Another popular notation, introduced by Sir Isaac Pitman, is to use a rotated 2 to represent ten and a rotated or horizontally flipped 3 to represent eleven. This is the convention commonly employed by the Dozenal Society of Great Britain and has the advantage of being easily recognizable as digits because of their resemblance in shape to existing digits. On the other hand, the Dozenal Society of America adopted for some years the convention of using an asterisk * for ten and a hash # for eleven. The reason was the symbol * resembles a struck-through X while # resembles a doubly-struck-through 11, and both symbols are already present in telephone dials. However, critics pointed out these symbols do not look anything like digits. Some other systems write 10 as ɸ (a combination of 1 and 0) and eleven as a cross of two lines (+, x, or † for example).
In 'Little Twelvetoes', American television series Schoolhouse Rock! portrayed an alien child using base-twelve arithmetic, using 'dek', 'el', and 'doh' as names for ten, eleven, and twelve, and Andrews' script-X and script-E for the digit symbols.
The Dozenal Society of America and the Dozenal Society of Great Britain promote widespread adoption of the base-twelve system.
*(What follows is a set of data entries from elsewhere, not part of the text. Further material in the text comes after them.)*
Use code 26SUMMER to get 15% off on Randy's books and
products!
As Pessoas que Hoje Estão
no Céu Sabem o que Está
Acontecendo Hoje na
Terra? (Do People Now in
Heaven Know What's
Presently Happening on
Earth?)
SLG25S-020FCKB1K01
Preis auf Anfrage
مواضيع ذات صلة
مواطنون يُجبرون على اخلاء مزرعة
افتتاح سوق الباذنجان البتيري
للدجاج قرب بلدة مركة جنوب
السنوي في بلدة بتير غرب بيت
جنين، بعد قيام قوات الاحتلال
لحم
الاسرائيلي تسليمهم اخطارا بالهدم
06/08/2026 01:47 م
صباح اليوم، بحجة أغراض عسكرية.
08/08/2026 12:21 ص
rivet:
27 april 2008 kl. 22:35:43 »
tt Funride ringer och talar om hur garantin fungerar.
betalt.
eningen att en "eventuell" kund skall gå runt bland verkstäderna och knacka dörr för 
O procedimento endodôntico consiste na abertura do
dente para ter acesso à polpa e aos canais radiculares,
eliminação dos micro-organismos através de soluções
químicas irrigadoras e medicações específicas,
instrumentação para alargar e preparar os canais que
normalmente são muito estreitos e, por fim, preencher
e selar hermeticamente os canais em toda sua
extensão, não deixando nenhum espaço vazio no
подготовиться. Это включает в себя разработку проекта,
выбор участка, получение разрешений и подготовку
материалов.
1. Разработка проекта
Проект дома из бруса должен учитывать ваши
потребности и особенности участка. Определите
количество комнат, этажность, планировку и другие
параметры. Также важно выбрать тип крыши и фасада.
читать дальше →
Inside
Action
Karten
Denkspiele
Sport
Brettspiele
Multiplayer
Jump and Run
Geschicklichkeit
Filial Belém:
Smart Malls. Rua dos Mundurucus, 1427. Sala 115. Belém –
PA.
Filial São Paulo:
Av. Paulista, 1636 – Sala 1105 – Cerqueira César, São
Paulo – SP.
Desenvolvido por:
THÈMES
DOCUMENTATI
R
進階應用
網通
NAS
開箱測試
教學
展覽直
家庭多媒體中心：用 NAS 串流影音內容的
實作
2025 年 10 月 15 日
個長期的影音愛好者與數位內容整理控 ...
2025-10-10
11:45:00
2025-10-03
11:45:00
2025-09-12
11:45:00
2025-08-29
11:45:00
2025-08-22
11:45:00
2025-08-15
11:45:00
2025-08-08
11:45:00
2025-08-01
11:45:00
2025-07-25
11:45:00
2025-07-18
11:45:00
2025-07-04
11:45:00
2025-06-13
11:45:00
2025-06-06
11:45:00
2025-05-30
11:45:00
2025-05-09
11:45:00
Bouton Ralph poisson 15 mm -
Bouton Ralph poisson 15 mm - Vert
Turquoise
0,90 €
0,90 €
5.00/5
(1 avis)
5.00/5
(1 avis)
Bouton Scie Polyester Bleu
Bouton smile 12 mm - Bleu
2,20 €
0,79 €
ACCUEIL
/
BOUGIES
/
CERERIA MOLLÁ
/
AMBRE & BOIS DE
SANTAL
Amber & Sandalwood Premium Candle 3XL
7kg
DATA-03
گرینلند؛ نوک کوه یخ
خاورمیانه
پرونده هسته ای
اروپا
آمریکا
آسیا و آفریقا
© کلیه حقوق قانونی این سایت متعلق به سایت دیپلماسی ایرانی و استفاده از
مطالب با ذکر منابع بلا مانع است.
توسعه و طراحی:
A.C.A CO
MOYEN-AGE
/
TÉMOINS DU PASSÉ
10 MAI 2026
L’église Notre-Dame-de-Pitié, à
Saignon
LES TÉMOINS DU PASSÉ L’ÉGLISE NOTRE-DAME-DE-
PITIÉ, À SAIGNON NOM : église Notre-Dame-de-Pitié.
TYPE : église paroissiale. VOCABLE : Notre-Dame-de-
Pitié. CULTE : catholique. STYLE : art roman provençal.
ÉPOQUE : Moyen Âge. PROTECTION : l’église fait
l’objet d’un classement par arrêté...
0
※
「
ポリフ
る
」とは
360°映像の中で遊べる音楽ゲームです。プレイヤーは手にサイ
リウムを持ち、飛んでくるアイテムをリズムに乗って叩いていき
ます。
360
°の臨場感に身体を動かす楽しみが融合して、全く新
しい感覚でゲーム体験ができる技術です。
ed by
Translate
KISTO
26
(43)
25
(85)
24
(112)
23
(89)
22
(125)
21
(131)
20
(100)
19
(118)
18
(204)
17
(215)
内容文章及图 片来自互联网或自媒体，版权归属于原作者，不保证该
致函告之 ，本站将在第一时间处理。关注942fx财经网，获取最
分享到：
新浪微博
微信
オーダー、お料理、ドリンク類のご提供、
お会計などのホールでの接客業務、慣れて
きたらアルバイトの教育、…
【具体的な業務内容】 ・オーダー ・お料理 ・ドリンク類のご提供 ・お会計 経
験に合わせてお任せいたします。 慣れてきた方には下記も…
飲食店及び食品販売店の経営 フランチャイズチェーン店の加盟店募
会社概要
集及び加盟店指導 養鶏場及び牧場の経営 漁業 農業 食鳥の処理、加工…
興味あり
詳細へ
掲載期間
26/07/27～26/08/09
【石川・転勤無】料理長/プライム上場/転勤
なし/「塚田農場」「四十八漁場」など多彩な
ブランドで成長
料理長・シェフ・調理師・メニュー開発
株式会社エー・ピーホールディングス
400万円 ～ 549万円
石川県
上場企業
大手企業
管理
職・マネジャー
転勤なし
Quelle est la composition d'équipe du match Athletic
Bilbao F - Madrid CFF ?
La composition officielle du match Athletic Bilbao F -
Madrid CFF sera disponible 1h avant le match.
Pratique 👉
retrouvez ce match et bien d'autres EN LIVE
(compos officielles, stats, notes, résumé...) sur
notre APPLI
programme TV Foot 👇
They use the word dozenal instead of "duodecimal" because the latter comes from Latin roots that express twelve in base-ten terminology.
The renowned mathematician and mental calculator Alexander Craig Aitken was an outspoken advocate of the advantages and superiority of duodecimal over decimal:
In Leo Frankowski's Conrad Stargard novels, Conrad introduces a duodecimal system of arithmetic at the suggestion of a merchant, who is accustomed to buying and selling goods in dozens and grosses, rather than tens or hundreds. He then invents an entire system of weights and measures in base twelve, including a clock with twelve hours in a day (rather than twenty-four.)